Zafer Çeşmesi 20 Temmuz 1913 tarihinde Lüleburgaz’ın Bulgar işgalinden kurtuluşu anısına dikilmiş bir eserdir. Birinci Dünya Savaşı yıllarında inşa edilen çeşme daha sonra Yunan İşgali sırasında zarar gördüğü için aslına uygun bir şekilde restore edilmiştir. 1990 yılında bir trafik kazası sırasında kamyon çarpması sonucu yıkılan çeşme, daha sonra tekrar inşa edilmiştir. Edirne Valisi Hacı Adil Bey tarafından yaptırılan çeşme dikdörtgen bir sütun, bir kubbe ve bu kubbe üzerinde pirinç bir aydan oluşmaktadır. Çeşmenin dört tarafında Osmanlıca ibareler bulunmaktadır.

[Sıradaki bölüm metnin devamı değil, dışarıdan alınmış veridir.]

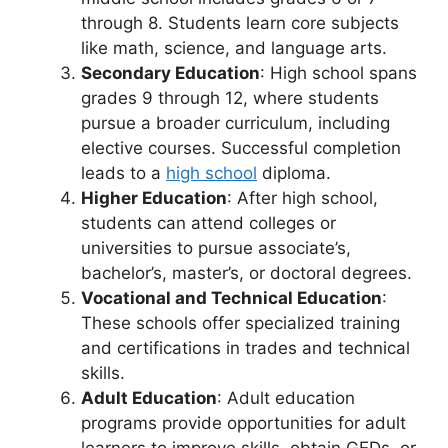
through 8. Students learn core subjects
like math, science, and language arts.
Secondary Education
: High school spans
grades 9 through 12, where students
pursue a broader curriculum, including
elective courses. Successful completion
leads to a
high school
diploma.
Higher Education
: After high school,
students can attend colleges or
universities to pursue associate’s,
bachelor’s, master’s, or doctoral degrees.
Vocational and Technical Education
:
These schools offer specialized training
and certifications in trades and technical
skills.
Adult Education
: Adult education
programs provide opportunities for adult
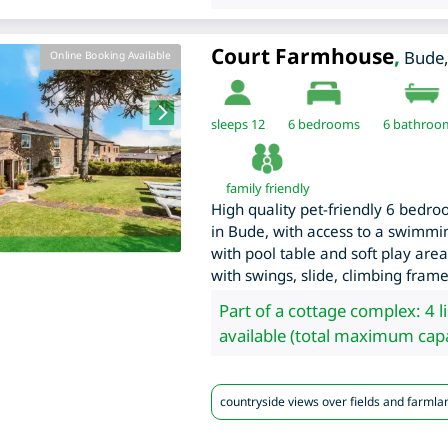
Court Farmhouse
,
Bude
Online Booking Available
sleeps 12
6
bedrooms
6 bathroo
family friendly
High quality pet-friendly 6 bed
in Bude, with access to a swimmi
with pool table and soft play area
with swings, slide, climbing fram
Part of a cottage complex: 4 l
available (total maximum capa
countryside views over fields and farmla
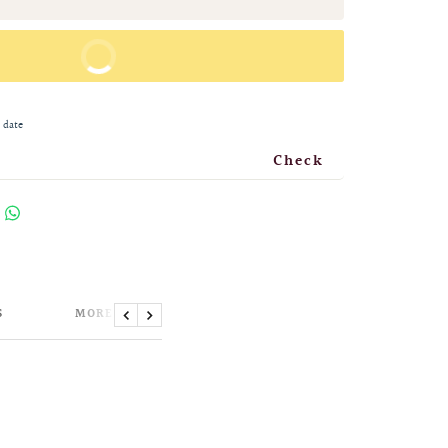
BUY IT NOW
 date
Check
S
MORE INFORMATION
Previous
Next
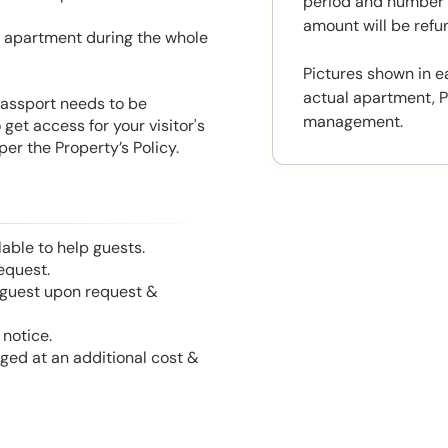
period and number o
amount will be ref
he apartment during the whole
Pictures shown in e
actual apartment, P
 Passport needs to be
management.
get access for your visitor's
er the Property’s Policy.
able to help guests.
equest.
l guest upon request &
notice.
nged at an additional cost &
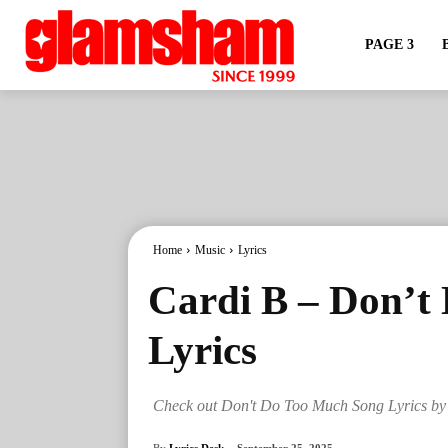
PAGE 3
Home
Music
Lyrics
Cardi B – Don’t
Lyrics
Check out Don't Do Too Much Song Lyrics by
By
Lyrics Desk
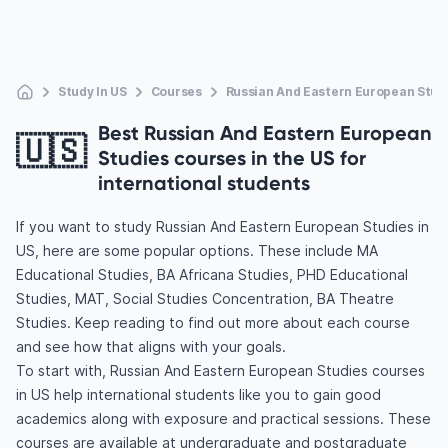
Study In US
Courses
Russian And Eastern European Stud
Best Russian And Eastern European
🇺🇸
Studies courses in the US for
international students
If you want to study Russian And Eastern European Studies in
US, here are some popular options. These include MA
Educational Studies, BA Africana Studies, PHD Educational
Studies, MAT, Social Studies Concentration, BA Theatre
Studies. Keep reading to find out more about each course
and see how that aligns with your goals.
To start with, Russian And Eastern European Studies courses
in US help international students like you to gain good
academics along with exposure and practical sessions. These
courses are available at undergraduate and postgraduate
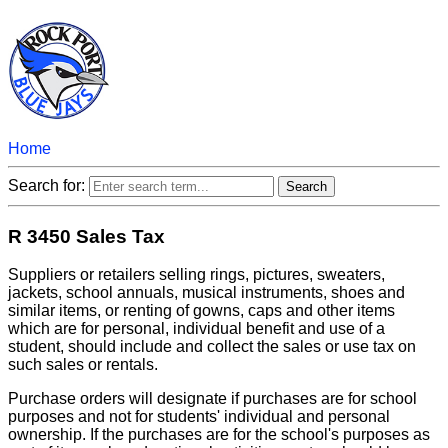
Home
Search for:
R 3450 Sales Tax
Suppliers or retailers selling rings, pictures, sweaters,
jackets, school annuals, musical instruments, shoes and
similar items, or renting of gowns, caps and other items
which are for personal, individual benefit and use of a
student, should include and collect the sales or use tax on
such sales or rentals.
Purchase orders will designate if purchases are for school
purposes and not for students' individual and personal
ownership. If the purchases are for the school's purposes as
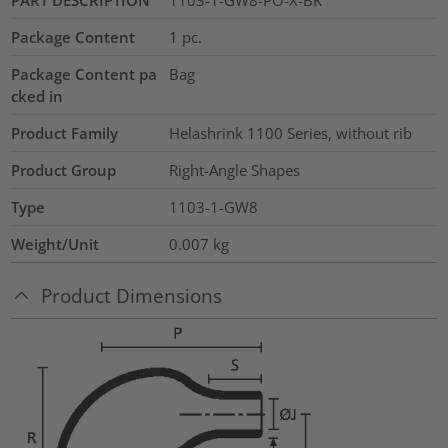
Package Content
1
pc.
Package Content pa
Bag
cked in
Product Family
Helashrink 1100 Series, without rib
Product Group
Right-Angle Shapes
Type
1103-1-GW8
Weight/Unit
0.007
kg
Product Dimensions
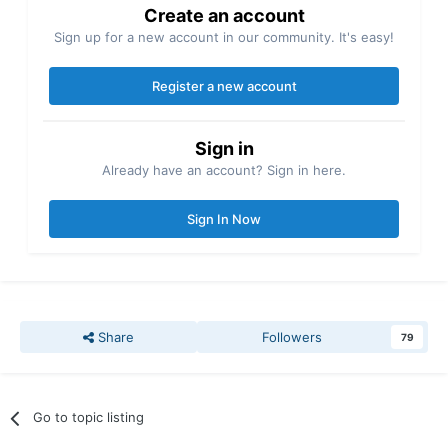
Create an account
Sign up for a new account in our community. It's easy!
Register a new account
Sign in
Already have an account? Sign in here.
Sign In Now
Share
Followers
79
Go to topic listing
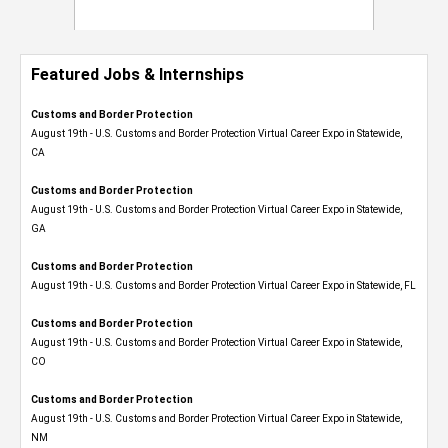
Featured Jobs & Internships
Customs and Border Protection
August 19th - U.S. Customs and Border Protection Virtual Career Expo​ in Statewide,
CA
Customs and Border Protection
August 19th - U.S. Customs and Border Protection Virtual Career Expo​ in Statewide,
GA
Customs and Border Protection
August 19th - U.S. Customs and Border Protection Virtual Career Expo in Statewide, FL
Customs and Border Protection
August 19th - U.S. Customs and Border Protection Virtual Career Expo​ in Statewide,
CO
Customs and Border Protection
August 19th - U.S. Customs and Border Protection Virtual Career Expo​ in Statewide,
NM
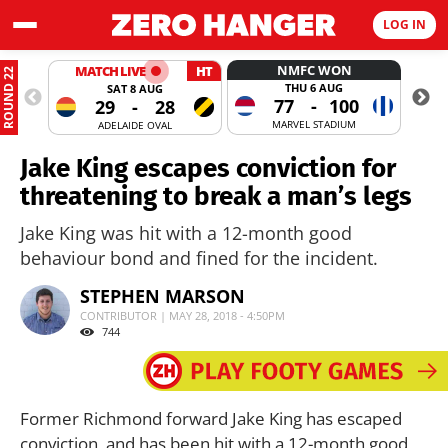
LOG IN
NMFC WON
MATCH LIVE
HT
ROUND 22
THU 6 AUG
SAT 8 AUG
77
-
100
29
-
28
MARVEL STADIUM
ADELAIDE OVAL
Jake King escapes conviction for
threatening to break a man’s legs
Jake King was hit with a 12-month good
behaviour bond and fined for the incident.
STEPHEN MARSON
CONTRIBUTOR | MAY 28, 2018 - 4:50PM
744
Former Richmond forward Jake King has escaped
conviction, and has been hit with a 12-month good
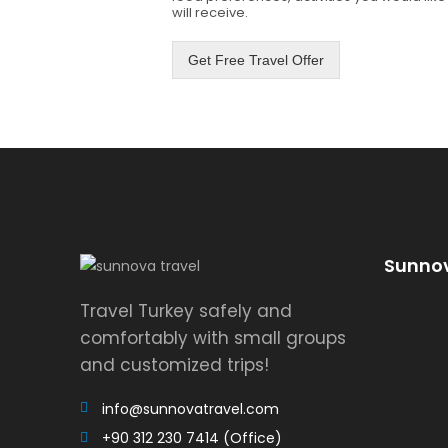
will receive.
Get Free Travel Offer
Sunnov
Travel Turkey safely and
comfortably with small groups
and customized trips!
info@sunnovatravel.com
+90 312 230 7414 (Office)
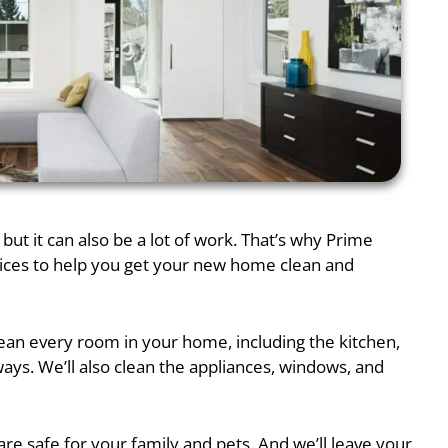
but it can also be a lot of work. That’s why Prime
vices to help you get your new home clean and
lean every room in your home, including the kitchen,
ys. We’ll also clean the appliances, windows, and
re safe for your family and pets. And we’ll leave your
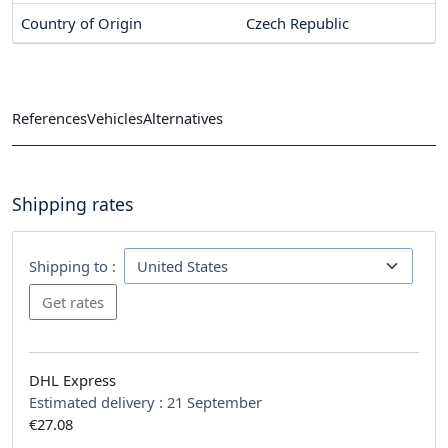
Country of Origin
Czech Republic
References
Vehicles
Alternatives
Shipping rates
Shipping to :
DHL Express
Estimated delivery :
21 September
€27.08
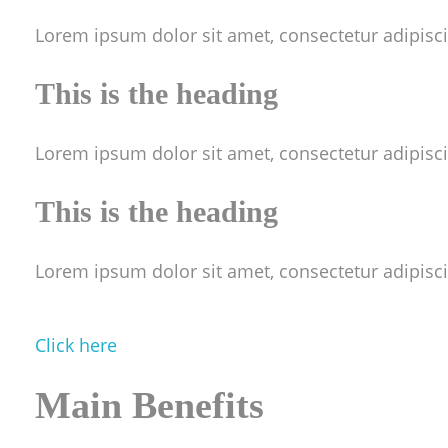
Lorem ipsum dolor sit amet, consectetur adipiscing
This is the heading
Lorem ipsum dolor sit amet, consectetur adipiscing
This is the heading
Lorem ipsum dolor sit amet, consectetur adipiscing
Click here
M
ain Benefits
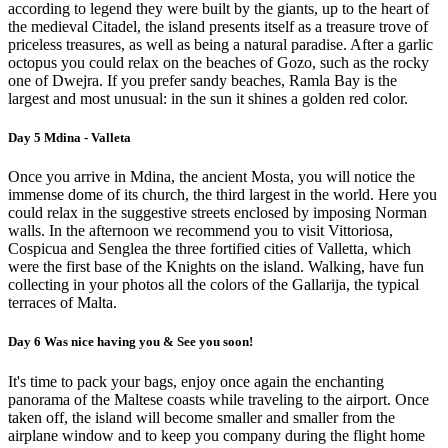
according to legend they were built by the giants, up to the heart of
the medieval Citadel, the island presents itself as a treasure trove of
priceless treasures, as well as being a natural paradise. After a garlic
octopus you could relax on the beaches of Gozo, such as the rocky
one of Dwejra. If you prefer sandy beaches, Ramla Bay is the
largest and most unusual: in the sun it shines a golden red color.
Day 5 Mdina - Valleta
Once you arrive in Mdina, the ancient Mosta, you will notice the
immense dome of its church, the third largest in the world. Here you
could relax in the suggestive streets enclosed by imposing Norman
walls. In the afternoon we recommend you to visit Vittoriosa,
Cospicua and Senglea the three fortified cities of Valletta, which
were the first base of the Knights on the island. Walking, have fun
collecting in your photos all the colors of the Gallarija, the typical
terraces of Malta.
Day 6 Was nice having you & See you soon!
It's time to pack your bags, enjoy once again the enchanting
panorama of the Maltese coasts while traveling to the airport. Once
taken off, the island will become smaller and smaller from the
airplane window and to keep you company during the flight home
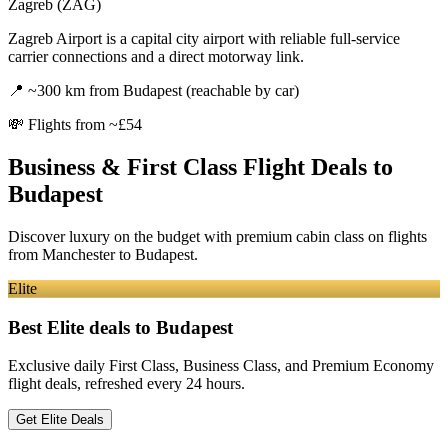
Zagreb (ZAG)
Zagreb Airport is a capital city airport with reliable full-service
carrier connections and a direct motorway link.
📍
~300 km from Budapest (reachable by car)
💸
Flights from ~£54
Business & First Class Flight Deals
to
Budapest
Discover luxury on the budget with premium cabin class on flights
from
Manchester
to Budapest
.
Elite
Best Elite deals
to Budapest
Exclusive daily First Class, Business Class, and Premium Economy
flight deals, refreshed every 24 hours.
Get Elite Deals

Güneyindeki ibare "Atalarının oğullarına armağanıdır", kuzeyde "10 Temmuz 1324 – Su Hayattır", doğusunda  "7 Temmuz 1329 Tarihini Unutmayınız." ve batısında "1333 Zafer Çeşmesi" yazmaktadır. 

Lüleburgaz Şehitliği

Lüleburgaz’da görülmesi gerekenler arasında en önemli yerlerden biri de Lüleburgaz Şehitliği’dir. Şehitlik, farklı görevlerde ve yerlerde şehit olan askerler anısına 1973 yılında yapılmıştır. Lüleburgaz Edirne Bayırı çıkışında, sağda bulunur. Ulaşımı kolaydır. Alan içinde şehit mezarlığının yanı sıra bir de anıt yer alır. Anıt mezarlığın hemen içindedir. Anıtın çevresi bakımlı ve özenlidir. Şehitlikteki üç süngü Kara, Deniz ve Hava Kuvvetleri’ni; çanak içindeki ay ve yıldız ise Lüleburgaz halkını sembolize etmektedir. Şehitlik; şehit mezarlığı ve bu mezarlık içerisinde yer alan bir anıttan oluşmaktadır. Anıt; Kara, Deniz ve Hava Kuvvetlerimizi sembolize eden, üç süngü ve Lüleburgaz Halkını sembolize eden bir çanak biçiminde göğe yükselmektedir.